Su Twitter, suo ambiente naturale, l’esordio di Diego Bianchi in arte ‘Zoro’ alla guida di ‘Gazebo‘era molto atteso. E quando alle 23.40 di domenica sera, su Raitre è cominciato il programma, il social network più in voga del momento è diventato un grande gruppo d’ascolto collettivo, un dibattito in diretta della solita compagnia di giro che si cinguetta addosso 24oresu24 e ha creato un microcosmo ideale al riparo dalle incertezze dell’Italia di oggi.
Dopo la lunga gavetta sul web e la notorietà televisiva con “Parla con me” di Serena Dandini, Zoro ha quindi compiuto il grande passo e si è messo in proprio. Il rischio era enorme, perché stavolta non sarebbero bastati i video perfetti che raccontano la crisi italiana (e della sinistra, soprattutto). Stavolta c’era da gestire uno studio, gli ospiti, il ritmo di una trasmissione vera e propria.
L’inizio, imballato e un po’ nervoso, ha fatto temere il peggio, e già su internet c’era chi diceva che “no, Zoro come conduttore non funziona” e via analisi cotte e mangiatesu quanto è difficile portare internet in tv e via cantando.
Poi, dopo il primo contributo video che raccontava, con la solita lucidità, la campagna elettorale low profile di Pier Luigi Bersani, Bianchi ha preso le misure del mostro televisivo e lo ha domato a modo suo. Più ritmo nell’interazione con gli ospiti e la romanità di Zoro che ha preso il sopravvento. “Troppo autoreferenziale, indigeribile sopra e sotto il raccordo anulare”, tuonavano dalle tastiere i critici televisivi guarda caso tutti milanesi. Strano e insopportabile il doppio standard che da sempre si usa analizzando la comicità televisiva: se Bertolino parla milanese va bene, se Bianchi “svacca” con il suo romanesco allora no, è provincialismo, è autoreferenzialità.

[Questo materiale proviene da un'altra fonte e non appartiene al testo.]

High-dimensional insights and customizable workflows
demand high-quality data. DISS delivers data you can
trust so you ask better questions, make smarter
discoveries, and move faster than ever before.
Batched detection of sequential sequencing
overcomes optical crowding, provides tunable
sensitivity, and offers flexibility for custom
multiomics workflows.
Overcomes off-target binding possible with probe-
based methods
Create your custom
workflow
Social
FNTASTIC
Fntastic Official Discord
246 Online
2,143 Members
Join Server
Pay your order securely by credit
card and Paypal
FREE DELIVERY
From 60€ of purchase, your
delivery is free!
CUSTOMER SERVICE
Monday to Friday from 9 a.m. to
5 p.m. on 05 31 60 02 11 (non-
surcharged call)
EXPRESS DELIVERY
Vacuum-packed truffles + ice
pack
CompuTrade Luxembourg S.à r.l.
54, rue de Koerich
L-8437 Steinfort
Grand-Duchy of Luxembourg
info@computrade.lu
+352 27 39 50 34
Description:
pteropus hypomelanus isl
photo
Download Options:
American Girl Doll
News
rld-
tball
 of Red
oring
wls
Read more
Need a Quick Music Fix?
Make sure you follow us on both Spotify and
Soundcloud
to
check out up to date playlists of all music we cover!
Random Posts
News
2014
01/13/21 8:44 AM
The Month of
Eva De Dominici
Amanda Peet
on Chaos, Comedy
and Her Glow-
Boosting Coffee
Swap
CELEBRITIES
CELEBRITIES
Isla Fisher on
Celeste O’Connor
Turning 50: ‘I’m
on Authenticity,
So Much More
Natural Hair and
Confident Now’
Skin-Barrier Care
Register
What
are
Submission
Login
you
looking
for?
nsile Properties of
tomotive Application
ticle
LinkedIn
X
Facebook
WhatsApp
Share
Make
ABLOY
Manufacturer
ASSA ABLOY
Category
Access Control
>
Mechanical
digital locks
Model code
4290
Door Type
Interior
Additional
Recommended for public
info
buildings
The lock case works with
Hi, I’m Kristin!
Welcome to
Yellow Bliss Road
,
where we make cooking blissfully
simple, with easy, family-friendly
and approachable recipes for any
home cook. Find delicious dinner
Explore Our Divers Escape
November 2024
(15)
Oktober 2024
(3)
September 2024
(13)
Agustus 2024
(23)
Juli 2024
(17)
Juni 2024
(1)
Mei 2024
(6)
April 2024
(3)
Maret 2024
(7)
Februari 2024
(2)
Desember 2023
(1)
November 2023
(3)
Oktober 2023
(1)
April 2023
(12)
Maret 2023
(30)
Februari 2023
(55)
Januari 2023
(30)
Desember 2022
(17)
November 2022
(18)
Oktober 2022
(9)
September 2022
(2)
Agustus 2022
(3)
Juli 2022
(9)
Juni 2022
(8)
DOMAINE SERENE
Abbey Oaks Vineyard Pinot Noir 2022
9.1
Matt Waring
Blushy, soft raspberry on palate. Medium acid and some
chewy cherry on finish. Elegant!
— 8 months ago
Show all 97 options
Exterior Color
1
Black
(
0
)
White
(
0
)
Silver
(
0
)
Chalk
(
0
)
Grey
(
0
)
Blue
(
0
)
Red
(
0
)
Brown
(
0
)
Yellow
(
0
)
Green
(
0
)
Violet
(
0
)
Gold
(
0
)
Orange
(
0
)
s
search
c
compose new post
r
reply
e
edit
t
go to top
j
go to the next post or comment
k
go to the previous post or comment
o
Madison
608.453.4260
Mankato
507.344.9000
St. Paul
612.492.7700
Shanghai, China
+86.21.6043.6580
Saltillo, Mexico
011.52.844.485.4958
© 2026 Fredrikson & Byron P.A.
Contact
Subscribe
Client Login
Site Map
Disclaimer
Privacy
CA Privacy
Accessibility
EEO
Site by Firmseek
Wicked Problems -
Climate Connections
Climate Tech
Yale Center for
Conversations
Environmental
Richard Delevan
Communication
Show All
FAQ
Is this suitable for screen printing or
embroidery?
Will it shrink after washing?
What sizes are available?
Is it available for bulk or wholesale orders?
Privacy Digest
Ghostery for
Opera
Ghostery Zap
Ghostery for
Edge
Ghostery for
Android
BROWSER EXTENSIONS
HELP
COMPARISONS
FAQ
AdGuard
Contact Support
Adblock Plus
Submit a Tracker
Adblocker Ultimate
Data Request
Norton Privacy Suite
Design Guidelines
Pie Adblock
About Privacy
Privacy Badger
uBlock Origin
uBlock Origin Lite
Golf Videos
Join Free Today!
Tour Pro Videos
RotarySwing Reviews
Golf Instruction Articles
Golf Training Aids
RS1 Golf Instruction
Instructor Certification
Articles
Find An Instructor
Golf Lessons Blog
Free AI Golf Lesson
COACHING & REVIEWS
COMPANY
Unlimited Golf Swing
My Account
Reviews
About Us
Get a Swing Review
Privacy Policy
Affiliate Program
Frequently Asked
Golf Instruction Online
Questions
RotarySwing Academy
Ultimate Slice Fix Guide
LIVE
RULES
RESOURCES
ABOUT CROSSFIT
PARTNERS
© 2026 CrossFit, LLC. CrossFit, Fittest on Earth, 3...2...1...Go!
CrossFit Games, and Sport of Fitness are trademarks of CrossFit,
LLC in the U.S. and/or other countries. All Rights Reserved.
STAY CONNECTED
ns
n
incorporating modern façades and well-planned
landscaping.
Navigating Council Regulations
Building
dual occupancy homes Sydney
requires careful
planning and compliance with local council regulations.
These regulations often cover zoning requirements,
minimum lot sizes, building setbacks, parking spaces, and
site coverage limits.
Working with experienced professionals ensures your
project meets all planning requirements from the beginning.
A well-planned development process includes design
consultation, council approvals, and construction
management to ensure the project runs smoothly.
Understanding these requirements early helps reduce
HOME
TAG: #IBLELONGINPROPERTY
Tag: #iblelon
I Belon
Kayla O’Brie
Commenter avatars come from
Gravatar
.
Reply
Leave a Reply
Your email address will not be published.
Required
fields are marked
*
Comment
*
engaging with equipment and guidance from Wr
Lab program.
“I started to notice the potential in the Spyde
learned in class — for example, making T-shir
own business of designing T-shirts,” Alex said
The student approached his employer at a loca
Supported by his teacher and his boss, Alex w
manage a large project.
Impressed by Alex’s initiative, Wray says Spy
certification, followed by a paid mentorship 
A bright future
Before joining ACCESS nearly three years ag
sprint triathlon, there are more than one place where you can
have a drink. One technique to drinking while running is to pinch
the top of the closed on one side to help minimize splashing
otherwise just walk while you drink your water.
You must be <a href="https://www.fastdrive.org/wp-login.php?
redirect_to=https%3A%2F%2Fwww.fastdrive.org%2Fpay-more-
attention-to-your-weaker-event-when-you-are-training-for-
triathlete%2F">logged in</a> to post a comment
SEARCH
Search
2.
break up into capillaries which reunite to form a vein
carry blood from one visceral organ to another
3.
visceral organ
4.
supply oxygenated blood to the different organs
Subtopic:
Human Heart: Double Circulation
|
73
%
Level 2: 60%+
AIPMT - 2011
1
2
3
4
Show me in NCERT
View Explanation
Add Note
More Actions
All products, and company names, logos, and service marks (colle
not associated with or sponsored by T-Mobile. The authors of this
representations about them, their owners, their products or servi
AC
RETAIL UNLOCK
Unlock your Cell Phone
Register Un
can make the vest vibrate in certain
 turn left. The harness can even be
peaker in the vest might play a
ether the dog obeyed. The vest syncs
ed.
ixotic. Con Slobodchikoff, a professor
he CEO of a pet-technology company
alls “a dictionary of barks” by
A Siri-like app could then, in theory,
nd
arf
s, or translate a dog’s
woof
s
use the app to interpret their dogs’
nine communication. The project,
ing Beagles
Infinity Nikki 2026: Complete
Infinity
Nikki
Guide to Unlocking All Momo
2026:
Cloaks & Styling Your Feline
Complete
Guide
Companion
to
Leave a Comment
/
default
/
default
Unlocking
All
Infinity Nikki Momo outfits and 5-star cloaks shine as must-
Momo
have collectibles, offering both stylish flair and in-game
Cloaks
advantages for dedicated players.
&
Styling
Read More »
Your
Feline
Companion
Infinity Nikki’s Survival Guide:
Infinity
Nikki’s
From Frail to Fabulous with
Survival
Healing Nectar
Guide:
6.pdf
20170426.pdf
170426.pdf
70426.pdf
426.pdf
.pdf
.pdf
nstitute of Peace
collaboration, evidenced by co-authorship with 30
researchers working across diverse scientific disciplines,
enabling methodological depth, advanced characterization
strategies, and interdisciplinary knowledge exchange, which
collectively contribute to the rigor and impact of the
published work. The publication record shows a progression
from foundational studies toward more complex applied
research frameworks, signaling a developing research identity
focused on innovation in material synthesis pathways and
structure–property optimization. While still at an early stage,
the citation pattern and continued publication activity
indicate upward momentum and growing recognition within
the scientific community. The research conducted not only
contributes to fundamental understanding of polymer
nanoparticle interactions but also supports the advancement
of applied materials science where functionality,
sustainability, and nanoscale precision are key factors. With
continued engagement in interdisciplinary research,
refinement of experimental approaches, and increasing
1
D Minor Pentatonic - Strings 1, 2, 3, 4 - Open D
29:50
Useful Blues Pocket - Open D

Il punto di forza di “Gazebo” è rappresentato ovviamente dai video di Zoro. Si è detto molto spesso, nei circoli mediatico-internettari, ma è bene ripetere che nessuno meglio di lui, negli ultimi anni, ha raccontato lo psicodramma perenne della sinistra italiana. Con le dovute proporzioni, è ilNanni Moretti dell’epoca di internet, con in più una simpatia strabordante e una evidente identificazione con quel “popolo della sinistra” che finalmente ha a che fare con un geniale e pungente cazzeggiatore e non con il solite intellettuale serioso e in giacca di tweed.
Internet in tv funziona o no, dunque? Non si sa, non si è ancora capito, su Twitter se ne discute ancora e tocca aspettare il responso della compagnia di giro cinguettante. Ma forse è meglio non chiederselo ed evitare anche di dare troppo importanza ai dati di ascolto. Per una volta, si potrebbe sperimentare e basta, senza farsi troppe domande. Gazebo è un esperimento di “cazzeggio” transmediale che sbarca in tv grazie a un barlume di lungimiranza del servizio pubblico (è tutto merito del neodirettore di RaiTre Andrea Vianello, per intenderci). Godiamocelo e basta. Magari senza analisi troppo intellettualoidi che non fanno altro che innescare lo psicodramma delracconto dello psicodramma. Cervellotici e tafazzisti sì, ma non esageriamo.